If you need legal support, we recommend that you contact colleagues at the HKBU Knowledge Transfer Office as they work with solicitors and legal advisers on a daily basis and can offer in-depth consultations and professional advice.
Q1 | What is copyright, and what can I do with it?
Copyright is the right given to the owner of an original work, both print or from the online environment, including:
Literary works such as books and computer software
Musical works such as musical compositions
Dramatic works such as plays
Artistic works such as drawings, paintings and sculptures, sound recordings, films, broadcasts and cable programmes
Typographical arrangement of published editions of literary, dramatic or musical works
You as the copyright owner has exclusive rights to reproduce, prepare derivative works, distribute, copy, perform or display your work. Unless you choose to transfer all or part of these rights as is often the case when signing copyright transfer agreements with publishers, you keep all your rights. Anyone who exercises these rights without your permission (except as in fair dealing) is deemed to commit copyright infringement.
Q2 | How long does copyright last?
Copyright does not last forever. Unlike the U.S. where protection is for 70 years, copyright protection in Hong Kong is for 50 years depending on the nature of your work:
Literary, dramatic, musical or artistic works and films (in general)
50 years from the end of the calendar year in which the author died. However, upon death of the author or creator, copyright passes on the heirs so even though Picasso is dead, his works are still protected.
50 years from the time it is made, or if during that period it is released, 50 years from the date of release.
50 years from the time the performance takes place or, if during that 50 year period, a recording of the performance is released, the protection lasts for 50 years from the date of release.
Q3 | Do I need to register my copyright? How and where is it protected?
Copyright is automatic - it arises when a work is created. Unlike other intellectual property such as patents, trademarks and industrial designs, you do not need to register for copyright protection. In fact, there is no official registry in Hong Kong for copyright registration. Whether your work has aesthetic value or is creative does not matter at all. An item as simple as a photograph taken by anyone is automatically protected.
Hong Kong is also bound by a group of international treaties to respect copyright in works of creators from other places, and most of the world is covered by these treaties. Your work is therefore recognized and protected in all parts of China (including Taiwan) and around the world.
Q4 | Are there any copyright exceptions?
Exceptions in copyright law are intended to balance the rights of the owners and society as a whole for public good. This forms the basis for the fair dealing criteria. A work will only be infringed if a substantial part is taken, not only in terms of quantity but also quality. A musician copying a very catchy phrase from another song can be infringement even if that phrase is very short.
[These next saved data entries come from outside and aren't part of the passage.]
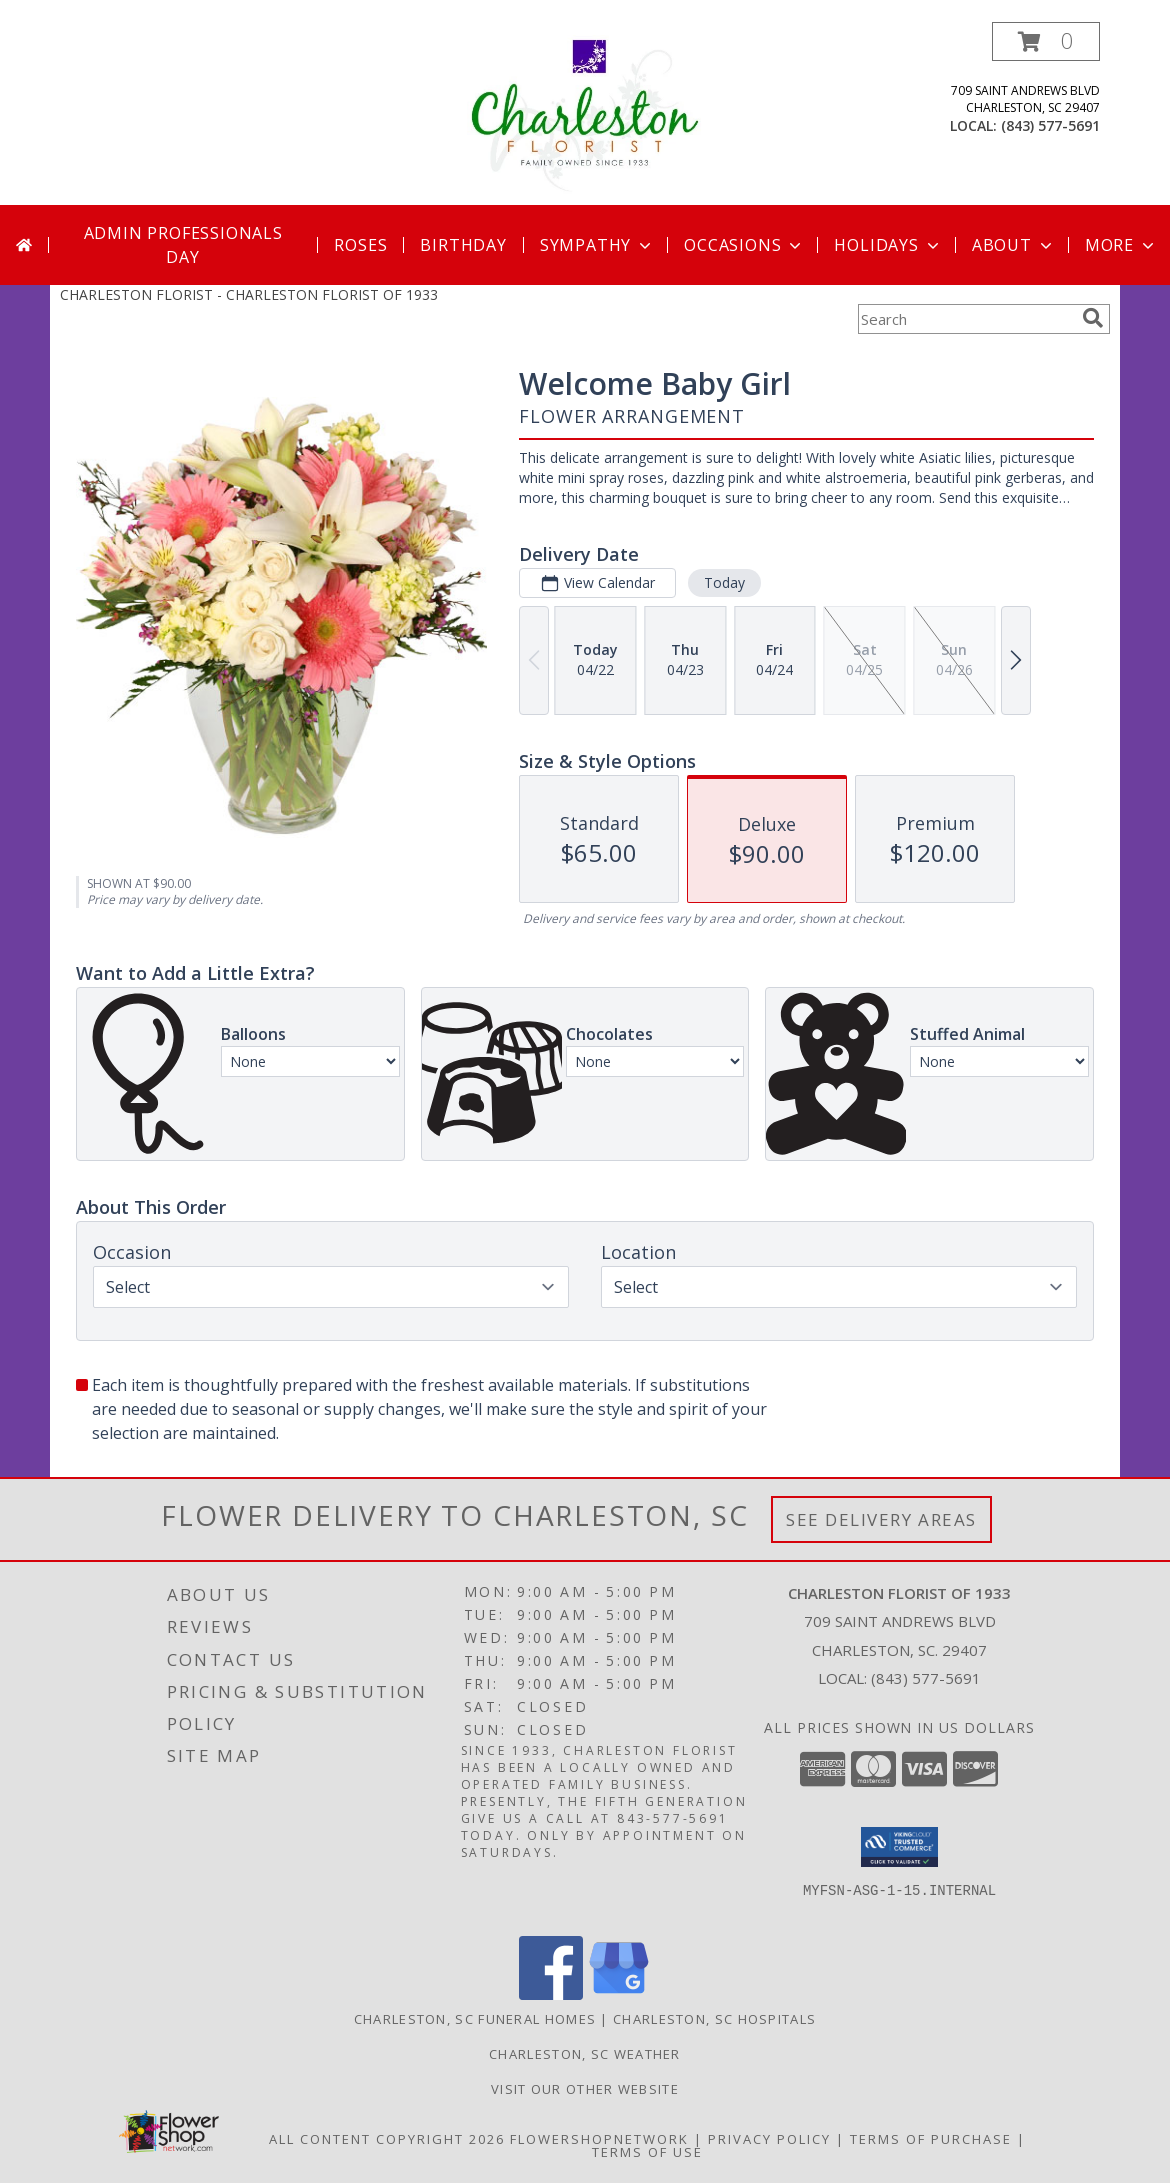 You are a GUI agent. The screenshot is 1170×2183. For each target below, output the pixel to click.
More (1121, 245)
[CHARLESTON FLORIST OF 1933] (585, 113)
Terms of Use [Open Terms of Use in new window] (647, 2152)
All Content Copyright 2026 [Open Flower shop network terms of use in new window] (387, 2139)
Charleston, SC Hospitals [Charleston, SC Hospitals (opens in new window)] (714, 2019)
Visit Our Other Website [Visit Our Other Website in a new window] (585, 2089)
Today (724, 582)
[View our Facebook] (551, 1994)
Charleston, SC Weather (585, 2054)
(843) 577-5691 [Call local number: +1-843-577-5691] (1050, 125)
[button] (1046, 41)
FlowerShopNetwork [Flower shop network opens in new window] (599, 2139)
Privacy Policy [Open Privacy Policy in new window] (769, 2139)
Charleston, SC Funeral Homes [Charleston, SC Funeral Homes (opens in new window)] (475, 2019)
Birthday (463, 245)
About (1014, 245)
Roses (360, 245)
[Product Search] (966, 319)
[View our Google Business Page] (619, 1994)
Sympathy (597, 245)
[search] (1093, 318)
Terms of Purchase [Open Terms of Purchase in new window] (931, 2139)
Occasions (744, 245)
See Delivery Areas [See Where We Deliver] (881, 1519)
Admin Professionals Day (183, 245)
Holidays (888, 245)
Subject to conditions, fair dealing for research and private study; criticism, review and news reporting, for use of works in library and school are permitted. Nevertheless you should still be cautious about possible infringement such as photocopying an unreasonable amount of a book. (See Q1 and Q2 on Fair Dealing & CC License.)
Q5 | How can I identify my copyright ownership?
It is good practice to include a copyright notice in your published work to indicate your ownership. The standard format is: © [year of first publication]. [name of copyright owner]. All rights reserved.
Example: © 2018. Hong Kong Baptist University. All rights reserved.
Please note however, that use of the '©' mark is not a sign of registration. it is simply a signal to others to respect your rights as the owner.
Q6 | Why is copyright so confusing and hard to understand?
Like all intellectual property laws, copyright laws are complex and can be seen as confusing, particularly when aspects such as fair dealing can appear to be unclear. The Intellectual Property Department tells us that it is best to understand copyright, as all other Intellectual property laws, that it is designed to "strike a balance between rights and responsibilities".
A good way to answer the above question is, as IPD said, instead of asking yourself "do I have the right to do this?", it is better to consider "would it be fair for someone to do this to me?".